Speaker 1:Ethics, privacy and Trust in Agent Design. As AI agents become more autonomous, addressing ethical concerns and fostering trust is paramount. Users need to feel confident that agents prioritize privacy and operate transparently. Challenges in Ethics and Privacy AI agents face risks such as bias, misuse and breaches of user data. Consider the controversy surrounding facial recognition agents. While effective in identifying individuals, these systems have faced backlash for racial bias and lack of accountability.
Speaker 1:Best practices for trustworthy design Transparency Clearly communicate what the agent can and cannot do. For example, google's AI-powered Gemini explicitly states its limitations to users during interactions. Privacy-first approaches Minimize data collection and use encryption to safeguard sensitive information. Apple's Siri processes many queries locally on the device, reducing reliance on cloud servers. Ethical guidelines device reducing reliance on cloud servers. Ethical Guidelines Implement frameworks like OpenAI's Guidelines for responsible AI development, ensuring fairness and accountability. Governments and organizations worldwide are developing AI regulations. Adhering to standards like GDPR in Europe or similar frameworks ensures compliance and user trust. For example, financial AI agents deployed by Plaid, adhere to strict security measures, encrypting user data while offering seamless banking integrations. This approach has built trust among users managing sensitive financial information.
Speaker 1:The Future of Agentech AI AI agents are poised to become integral to our lives. Success depends on developing ecosystems that address current limitations and unlock new possibilities. Integrated Ecosystems, agents, sims and Assistants Future systems may combine agents SIMs representing user preferences and behaviors, and assistants conducting agent interactions. This layered approach proposed by Shaw and White ensures tasks are handled with precision, efficiency and personalization. Example Vision Imagine a smart home ecosystem where SIMs learn a user's habits, like sleep schedules or preferred temperatures. Agents manage individual tasks, such as adjusting lighting or preparing morning routines, while an assistant ensures all systems work harmoniously.

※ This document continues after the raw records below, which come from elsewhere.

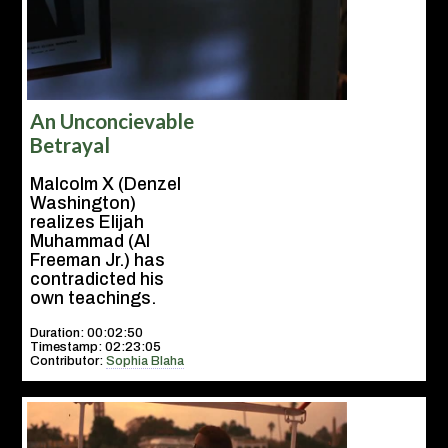
An Unconcievable
Betrayal
Malcolm X (Denzel
Washington)
realizes Elijah
Muhammad (Al
Freeman Jr.) has
contradicted his
own teachings.
Duration: 00:02:50
Timestamp: 02:23:05
Contributor:
Sophia Blaha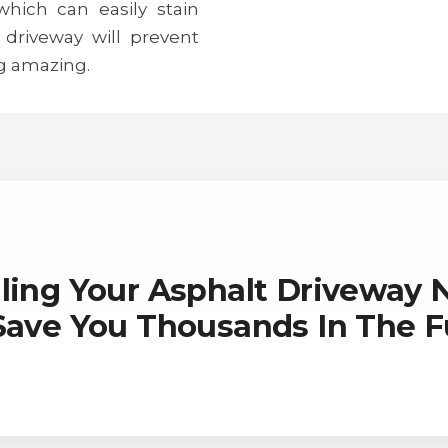
 which can easily stain
 driveway will prevent
g amazing.
ling Your Asphalt Driveway
 Save You Thousands In The F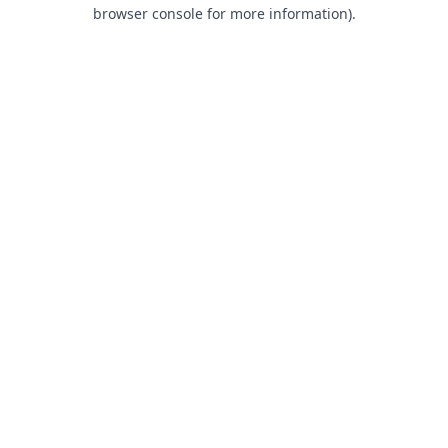
browser console for more information).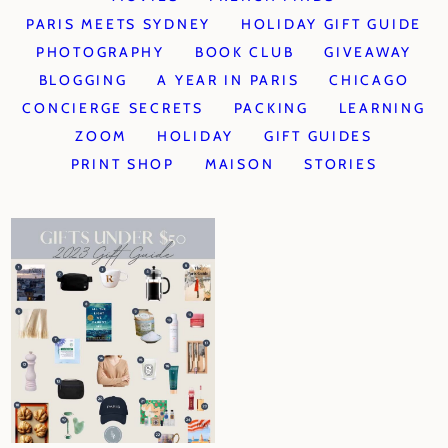
PARIS MEETS SYDNEY
HOLIDAY GIFT GUIDE
PHOTOGRAPHY
BOOK CLUB
GIVEAWAY
BLOGGING
A YEAR IN PARIS
CHICAGO
CONCIERGE SECRETS
PACKING
LEARNING
ZOOM
HOLIDAY
GIFT GUIDES
PRINT SHOP
MAISON
STORIES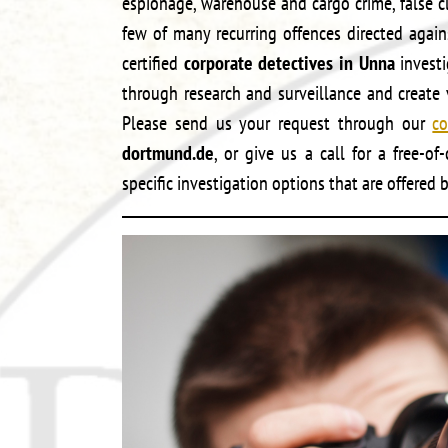
espionage, warehouse and cargo crime, false c
few of many recurring offences directed agai
certified
corporate detectives in Unna
investi
through research and surveillance and create v
Please send us your request through our
co
dortmund.de
, or give us a call for a free-o
specific investigation options that are offered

Speaker 1:Standardization and Scalability To make agentic AI dependable, we must focus on standardizing protocols and creating scalable systems. An agent store, like app stores, could provide tested agents that users and developers trust. Personalization and Trust AI agents will get smarter and more personal, learning from past interactions and making better choices. Ethical AI that fits user needs will be key, For example, in education. Platforms like Coursera envision AI agents that not only recommend courses but also adapt content delivery based on a learner's pace and style, offering a truly personalized experience. Conclusion AI agents are reshaping industries, driving efficiency and enhancing user experiences in ways previously unimaginable. However, designing effective agents requires more than just technical expertise. It calls for user-centricity, robust evaluation and a commitment to ethics and trust. By integrating frameworks, managing workflows and addressing challenges like privacy and scalability, developers can create agents that deliver real value. As we move toward an ecosystem of agents, sims and assistants, the potential for ai driven transformation becomes limitless. The future of ai agents is here. It is not science fiction. It is the technology of today paving the way for tomorrow.